**Task**. The data should be written out in full, exactly as it stands, and the pictures dropped.
[Start of Attachment]
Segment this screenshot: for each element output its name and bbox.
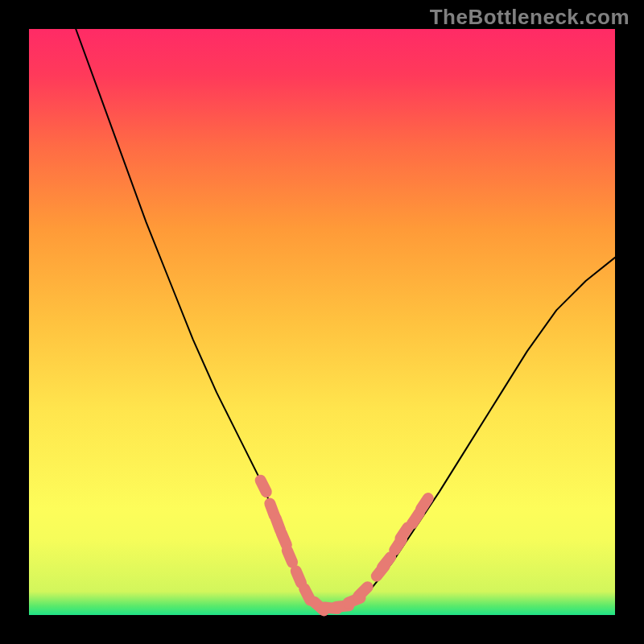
curve-marker bbox=[296, 571, 301, 583]
curve-marker bbox=[287, 551, 292, 563]
attribution-watermark: TheBottleneck.com bbox=[430, 5, 630, 30]
curve-marker bbox=[401, 527, 408, 538]
curve-marker bbox=[421, 498, 428, 509]
curve-svg bbox=[29, 29, 615, 615]
curve-marker bbox=[358, 587, 367, 596]
curve-markers bbox=[261, 481, 428, 611]
curve-marker bbox=[382, 557, 390, 568]
curve-marker bbox=[261, 481, 266, 492]
curve-marker bbox=[412, 513, 419, 523]
plot-area bbox=[29, 29, 615, 615]
bottleneck-curve bbox=[76, 29, 615, 609]
chart-frame: TheBottleneck.com bbox=[0, 0, 644, 644]
curve-marker bbox=[304, 588, 310, 600]
curve-marker bbox=[282, 533, 287, 545]
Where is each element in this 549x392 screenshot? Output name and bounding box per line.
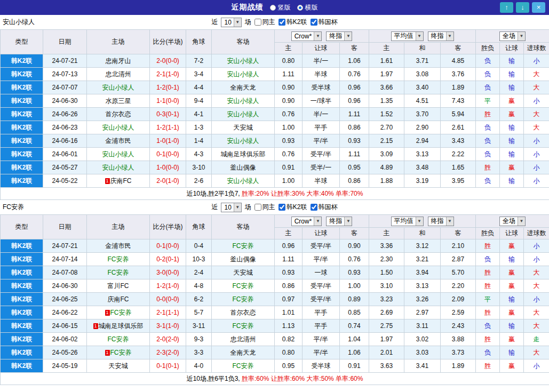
- crow-home-odds-cell: 0.93: [275, 134, 303, 148]
- col-avg-home: 主: [369, 228, 404, 239]
- close-button[interactable]: ×: [532, 2, 545, 13]
- handicap-result-cell: 输: [500, 293, 524, 306]
- results-table: 类型 日期 主场 比分(半场) 角球 客场 Crow*▼ 终指▼: [0, 214, 549, 385]
- avg-away-odds-cell: 3.73: [441, 346, 476, 359]
- team-name: FC安养: [3, 203, 24, 212]
- chevron-down-icon: ▼: [518, 32, 525, 41]
- crow-away-odds-cell: 1.00: [340, 279, 369, 293]
- avg-home-odds-cell: 2.75: [369, 319, 404, 333]
- crow-home-odds-cell: 1.11: [275, 253, 303, 266]
- wdl-result-cell: 负: [476, 54, 500, 68]
- final-odds-select-2[interactable]: 终指▼: [428, 217, 454, 226]
- score-cell: 3-0(0-0): [150, 266, 186, 279]
- handicap-result-cell: 赢: [500, 266, 524, 279]
- match-count-select[interactable]: 10▼: [221, 203, 241, 212]
- match-row: 韩K2联24-07-13忠北清州2-1(1-0)3-4安山小绿人1.11半球0.…: [1, 68, 549, 81]
- avg-away-odds-cell: 3.88: [441, 333, 476, 346]
- horizontal-layout-radio[interactable]: 横版: [297, 3, 318, 12]
- crow-home-odds-cell: 1.00: [275, 121, 303, 134]
- handicap-cell: 受平/半: [303, 279, 340, 293]
- full-match-select[interactable]: 全场▼: [499, 217, 526, 226]
- chevron-down-icon: ▼: [446, 217, 453, 226]
- odds-source-select[interactable]: Crow*▼: [291, 31, 322, 41]
- average-odds-select[interactable]: 平均值▼: [391, 217, 424, 226]
- avg-draw-odds-cell: 3.48: [404, 161, 441, 174]
- crow-away-odds-cell: 0.74: [340, 319, 369, 333]
- handicap-result-cell: 赢: [500, 359, 524, 373]
- near-label: 近: [211, 203, 218, 212]
- score-cell: 2-0(1-0): [150, 174, 186, 188]
- away-team-cell: 忠北清州: [212, 333, 275, 346]
- odds-source-select[interactable]: Crow*▼: [291, 217, 322, 226]
- avg-away-odds-cell: 5.70: [441, 266, 476, 279]
- home-team-cell: 金浦市民: [87, 239, 150, 253]
- score-cell: 1-2(1-0): [150, 279, 186, 293]
- date-cell: 24-06-23: [43, 121, 87, 134]
- away-team-cell: FC安养: [212, 293, 275, 306]
- avg-away-odds-cell: 2.59: [441, 306, 476, 319]
- crow-away-odds-cell: 0.86: [340, 121, 369, 134]
- handicap-cell: 半/一: [303, 54, 340, 68]
- avg-away-odds-cell: 2.61: [441, 121, 476, 134]
- match-row: 韩K2联24-06-01安山小绿人0-1(0-0)4-3城南足球俱乐部0.76受…: [1, 148, 549, 161]
- average-odds-select[interactable]: 平均值▼: [391, 31, 424, 41]
- summary-lead: 近10场,胜6平1负3,: [187, 375, 240, 382]
- crow-home-odds-cell: 1.00: [275, 174, 303, 188]
- move-up-button[interactable]: ↑: [500, 2, 513, 13]
- same-home-checkbox[interactable]: 同主: [254, 203, 275, 212]
- korean-cup-checkbox[interactable]: 韩国杯: [311, 18, 338, 27]
- same-home-checkbox[interactable]: 同主: [254, 18, 275, 27]
- home-team-cell: 忠北清州: [87, 68, 150, 81]
- col-avg-away: 客: [441, 43, 476, 54]
- chevron-down-icon: ▼: [446, 32, 453, 41]
- goals-result-cell: 大: [524, 68, 549, 81]
- home-team-cell: 水原三星: [87, 94, 150, 108]
- date-cell: 24-05-22: [43, 174, 87, 188]
- chevron-down-icon: ▼: [314, 32, 321, 41]
- home-team-cell: 1FC安养: [87, 306, 150, 319]
- league-cell: 韩K2联: [1, 306, 43, 319]
- avg-draw-odds-cell: 3.03: [404, 346, 441, 359]
- col-home: 主场: [87, 215, 150, 239]
- match-row: 韩K2联24-05-261FC安养2-3(2-0)3-3全南天龙0.80平/半1…: [1, 346, 549, 359]
- crow-away-odds-cell: 0.95: [340, 161, 369, 174]
- away-team-cell: 首尔衣恋: [212, 306, 275, 319]
- crow-away-odds-cell: 0.96: [340, 81, 369, 94]
- date-cell: 24-07-21: [43, 239, 87, 253]
- league-cell: 韩K2联: [1, 81, 43, 94]
- crow-home-odds-cell: 0.80: [275, 54, 303, 68]
- col-crow-away: 客: [340, 228, 369, 239]
- red-card-badge: 1: [105, 178, 110, 184]
- handicap-cell: 受半球: [303, 81, 340, 94]
- wdl-result-cell: 胜: [476, 333, 500, 346]
- league-k2-checkbox[interactable]: 韩K2联: [279, 203, 307, 212]
- handicap-cell: 平手: [303, 121, 340, 134]
- match-count-select[interactable]: 10▼: [221, 18, 241, 27]
- final-odds-select[interactable]: 终指▼: [326, 31, 352, 41]
- chevron-down-icon: ▼: [518, 217, 525, 226]
- avg-draw-odds-cell: 3.70: [404, 108, 441, 121]
- vertical-layout-radio[interactable]: 竖版: [270, 3, 291, 12]
- avg-away-odds-cell: 2.22: [441, 148, 476, 161]
- handicap-result-cell: 输: [500, 148, 524, 161]
- move-down-button[interactable]: ↓: [516, 2, 529, 13]
- avg-home-odds-cell: 1.97: [369, 333, 404, 346]
- final-odds-select[interactable]: 终指▼: [326, 217, 352, 226]
- score-cell: 0-0(0-0): [150, 293, 186, 306]
- league-cell: 韩K2联: [1, 359, 43, 373]
- avg-home-odds-cell: 2.69: [369, 306, 404, 319]
- handicap-cell: 平/半: [303, 346, 340, 359]
- final-odds-select-2[interactable]: 终指▼: [428, 31, 454, 41]
- wdl-result-cell: 平: [476, 293, 500, 306]
- handicap-result-cell: 赢: [500, 94, 524, 108]
- avg-home-odds-cell: 2.70: [369, 121, 404, 134]
- league-k2-checkbox[interactable]: 韩K2联: [279, 18, 307, 27]
- avg-away-odds-cell: 1.89: [441, 359, 476, 373]
- full-match-select[interactable]: 全场▼: [499, 31, 526, 41]
- wdl-result-cell: 负: [476, 134, 500, 148]
- korean-cup-checkbox[interactable]: 韩国杯: [311, 203, 338, 212]
- crow-home-odds-cell: 0.90: [275, 94, 303, 108]
- match-row: 韩K2联24-07-14FC安养0-2(0-1)10-3釜山偶像1.11平/半0…: [1, 253, 549, 266]
- home-team-cell: 金浦市民: [87, 134, 150, 148]
- corner-cell: 4-4: [186, 81, 212, 94]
[End of Attachment]
**Answer to the problem**.
Segment this screenshot: for each element output its name and bbox.
curve-marker bbox=[296, 571, 301, 583]
curve-marker bbox=[287, 551, 292, 563]
attribution-watermark: TheBottleneck.com bbox=[430, 5, 630, 30]
curve-marker bbox=[401, 527, 408, 538]
curve-marker bbox=[421, 498, 428, 509]
curve-svg bbox=[29, 29, 615, 615]
curve-marker bbox=[358, 587, 367, 596]
curve-markers bbox=[261, 481, 428, 611]
curve-marker bbox=[382, 557, 390, 568]
curve-marker bbox=[261, 481, 266, 492]
curve-marker bbox=[412, 513, 419, 523]
plot-area bbox=[29, 29, 615, 615]
bottleneck-curve bbox=[76, 29, 615, 609]
chart-frame: TheBottleneck.com bbox=[0, 0, 644, 644]
curve-marker bbox=[304, 588, 310, 600]
curve-marker bbox=[282, 533, 287, 545]
Where is each element in this 549x392 screenshot? Output name and bounding box per line.
- crow-home-odds-cell: 0.93: [275, 134, 303, 148]
- col-avg-home: 主: [369, 228, 404, 239]
- close-button[interactable]: ×: [532, 2, 545, 13]
- handicap-result-cell: 输: [500, 293, 524, 306]
- results-table: 类型 日期 主场 比分(半场) 角球 客场 Crow*▼ 终指▼: [0, 214, 549, 385]
- avg-away-odds-cell: 3.73: [441, 346, 476, 359]
- team-name: FC安养: [3, 203, 24, 212]
- chevron-down-icon: ▼: [518, 32, 525, 41]
- crow-away-odds-cell: 1.00: [340, 279, 369, 293]
- avg-home-odds-cell: 2.75: [369, 319, 404, 333]
- crow-home-odds-cell: 1.11: [275, 253, 303, 266]
- wdl-result-cell: 负: [476, 54, 500, 68]
- final-odds-select-2[interactable]: 终指▼: [428, 217, 454, 226]
- score-cell: 3-0(0-0): [150, 266, 186, 279]
- handicap-result-cell: 赢: [500, 266, 524, 279]
- match-count-select[interactable]: 10▼: [221, 203, 241, 212]
- match-row: 韩K2联24-07-13忠北清州2-1(1-0)3-4安山小绿人1.11半球0.…: [1, 68, 549, 81]
- avg-away-odds-cell: 3.88: [441, 333, 476, 346]
- horizontal-layout-radio[interactable]: 横版: [297, 3, 318, 12]
- crow-home-odds-cell: 1.00: [275, 121, 303, 134]
- handicap-cell: 受平/半: [303, 279, 340, 293]
- full-match-select[interactable]: 全场▼: [499, 217, 526, 226]
- chevron-down-icon: ▼: [446, 217, 453, 226]
- odds-source-select[interactable]: Crow*▼: [291, 31, 322, 41]
- average-odds-select[interactable]: 平均值▼: [391, 217, 424, 226]
- avg-draw-odds-cell: 3.48: [404, 161, 441, 174]
- crow-away-odds-cell: 0.74: [340, 319, 369, 333]
- handicap-result-cell: 赢: [500, 359, 524, 373]
- near-label: 近: [211, 203, 218, 212]
- score-cell: 2-0(1-0): [150, 174, 186, 188]
- away-team-cell: 忠北清州: [212, 333, 275, 346]
- odds-source-select[interactable]: Crow*▼: [291, 217, 322, 226]
- avg-away-odds-cell: 5.70: [441, 266, 476, 279]
- home-team-cell: 金浦市民: [87, 239, 150, 253]
- score-cell: 1-2(1-0): [150, 279, 186, 293]
- date-cell: 24-06-23: [43, 121, 87, 134]
- away-team-cell: FC安养: [212, 293, 275, 306]
- avg-away-odds-cell: 2.59: [441, 306, 476, 319]
- crow-away-odds-cell: 0.86: [340, 121, 369, 134]
- handicap-cell: 半/一: [303, 54, 340, 68]
- avg-away-odds-cell: 2.61: [441, 121, 476, 134]
- match-row: 韩K2联24-06-01安山小绿人0-1(0-0)4-3城南足球俱乐部0.76受…: [1, 148, 549, 161]
- average-odds-select[interactable]: 平均值▼: [391, 31, 424, 41]
- summary-lead: 近10场,胜6平1负3,: [187, 375, 240, 382]
- crow-home-odds-cell: 1.00: [275, 174, 303, 188]
- move-up-button[interactable]: ↑: [500, 2, 513, 13]
- same-home-checkbox[interactable]: 同主: [254, 203, 275, 212]
- korean-cup-checkbox[interactable]: 韩国杯: [311, 18, 338, 27]
- same-home-checkbox[interactable]: 同主: [254, 18, 275, 27]
- home-team-cell: 忠北清州: [87, 68, 150, 81]
- col-avg-away: 客: [441, 43, 476, 54]
- chevron-down-icon: ▼: [446, 32, 453, 41]
- goals-result-cell: 大: [524, 68, 549, 81]
- home-team-cell: 水原三星: [87, 94, 150, 108]
- date-cell: 24-05-22: [43, 174, 87, 188]
- chevron-down-icon: ▼: [314, 32, 321, 41]
- home-team-cell: 1FC安养: [87, 306, 150, 319]
- league-cell: 韩K2联: [1, 306, 43, 319]
- avg-draw-odds-cell: 3.03: [404, 346, 441, 359]
- col-home: 主场: [87, 215, 150, 239]
- match-row: 韩K2联24-05-261FC安养2-3(2-0)3-3全南天龙0.80平/半1…: [1, 346, 549, 359]
- crow-away-odds-cell: 0.95: [340, 161, 369, 174]
- away-team-cell: 首尔衣恋: [212, 306, 275, 319]
- crow-away-odds-cell: 0.96: [340, 81, 369, 94]
- date-cell: 24-07-21: [43, 239, 87, 253]
- league-cell: 韩K2联: [1, 81, 43, 94]
- crow-home-odds-cell: 0.80: [275, 54, 303, 68]
- col-crow-away: 客: [340, 228, 369, 239]
- red-card-badge: 1: [105, 178, 110, 184]
- handicap-cell: 受半球: [303, 81, 340, 94]
- wdl-result-cell: 胜: [476, 333, 500, 346]
- league-k2-checkbox[interactable]: 韩K2联: [279, 203, 307, 212]
- handicap-cell: 平手: [303, 121, 340, 134]
- match-count-select[interactable]: 10▼: [221, 18, 241, 27]
- final-odds-select[interactable]: 终指▼: [326, 31, 352, 41]
- chevron-down-icon: ▼: [518, 217, 525, 226]
- avg-draw-odds-cell: 3.70: [404, 108, 441, 121]
- vertical-layout-radio[interactable]: 竖版: [270, 3, 291, 12]
- avg-away-odds-cell: 2.22: [441, 148, 476, 161]
- handicap-result-cell: 输: [500, 148, 524, 161]
- move-down-button[interactable]: ↓: [516, 2, 529, 13]
- avg-home-odds-cell: 1.97: [369, 333, 404, 346]
- final-odds-select[interactable]: 终指▼: [326, 217, 352, 226]
- score-cell: 0-0(0-0): [150, 293, 186, 306]
- league-cell: 韩K2联: [1, 359, 43, 373]
- avg-home-odds-cell: 2.69: [369, 306, 404, 319]
- handicap-cell: 平/半: [303, 346, 340, 359]
- final-odds-select-2[interactable]: 终指▼: [428, 31, 454, 41]
- wdl-result-cell: 平: [476, 293, 500, 306]
- handicap-result-cell: 赢: [500, 94, 524, 108]
- avg-home-odds-cell: 2.70: [369, 121, 404, 134]
- league-k2-checkbox[interactable]: 韩K2联: [279, 18, 307, 27]
- avg-away-odds-cell: 1.89: [441, 359, 476, 373]
- full-match-select[interactable]: 全场▼: [499, 31, 526, 41]
- wdl-result-cell: 负: [476, 134, 500, 148]
- korean-cup-checkbox[interactable]: 韩国杯: [311, 203, 338, 212]
- crow-home-odds-cell: 0.90: [275, 94, 303, 108]
- match-row: 韩K2联24-07-14FC安养0-2(0-1)10-3釜山偶像1.11平/半0…: [1, 253, 549, 266]
- home-team-cell: 金浦市民: [87, 134, 150, 148]
- corner-cell: 4-4: [186, 81, 212, 94]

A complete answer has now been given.